HHS Gender Identity Rules Subject to Nationwide Injunction

July 16, 2024

On July 3, 2024, the US District Court for the Southern District of Mississippi issued a stay on the effective date of parts of the final rule issued by HHS on May 6, 2024 (the May 2024 Rule), that applies the ACA Section 1557 nondiscrimination provisions to discrimination on the basis of gender identity. For more information on this rule, see the article in the May 7, 2024, edition of Compliance Corner

The May 2024 Rule was scheduled to take effect on July 5, 2024. On May 30, 2024, the states of Tennessee and Mississippi joined with 13 other states to file a complaint for declaratory and injunctive relief from the rule on the grounds that it exceeded HHS’ statutory authority in violation of the Administrative Procedures Act (APA). 

In the midst of this litigation, and just one week before the May 2024 Rule’s effective date, the Supreme Court of the United States issued its ruling in Loper Bright Enterprises v. Raimondo, holding that federal agencies were no longer entitled to the deference accorded to them by its 1984 decision in Chevron, U.S.A., Inc. v. Natural Resources Defense Council, Inc.  

With its two-step framework for judicial review of agency rules (sometimes called the “Chevron Two-Step”), Chevron had been the linchpin of federal administrative law upon which courts have relied for decades. Using the Chevron Two-Step analysis, courts would first determine whether Congress directly spoke to the precise question at issue through the language of the applicable statute (the first step). If so, then that ended the analysis. If not, then, using the second step (sometimes called “Chevron deference”) the court would determine whether the agency’s interpretation with respect to the specific issues was based upon a reasonable or permissible construction of the statute. 

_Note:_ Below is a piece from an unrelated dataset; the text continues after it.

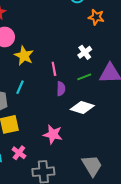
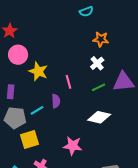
orange star: (96, 17) -> (101, 39), moved
cyan line: (20, 87) -> (37, 110), moved, turned 40
purple semicircle: (61, 89) -> (56, 101), moved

The Loper Bright court overturned Chevron, holding that the APA requires courts to exercise their independent judgment in deciding whether an agency has acted within its statutory authority, rather than deferring to an agency’s interpretation simply because statutory language is ambiguous.  

The Mississippi court issued its injunction just three days after the Loper Bright ruling and relied primarily upon Loper Bright’s rejection of Chevron’s deference for its decision. In the court’s view, the May 2024 Rule unreasonably conflates the phrase “on the basis of sex” from Title VII of the Civil Rights Act of 1964 (Title VII) and upon which the Supreme Court relied to prohibit employment discrimination on the basis of being gay or transgender in Bostock v. Clayton County with “on the basis of gender identity” in its May 2024 Rule prohibiting discrimination on that basis under ACA Section 1557 and for that reason stayed the rule’s July 5, 2024 effective date. 

HHS is all but certain to appeal the court’s decision to the Fifth Circuit, including a request for a lifting of the stay or, short of that, restrictions upon its jurisdictional scope. In the meantime, though, the court’s nationwide injunction on the new HHS rules stands until further notice. Given Section 1557’s limited application to federally funded healthcare programs and activities, its actual application to private employer-sponsored health plans remains a subject of continued discussion. Nevertheless, private employers are generally subject to Title VII’s prohibition on discrimination against gay and transgender employees (as expressed by the Supreme Court in Bostock), a prohibition that can potentially extend to employer-sponsored health plans, at least according to a recent Fourth Circuit decision. Both public and private employers should therefore remain aware of ongoing legal developments in this area and should consult with legal counsel regarding the application of Section 1557 to their specific plans.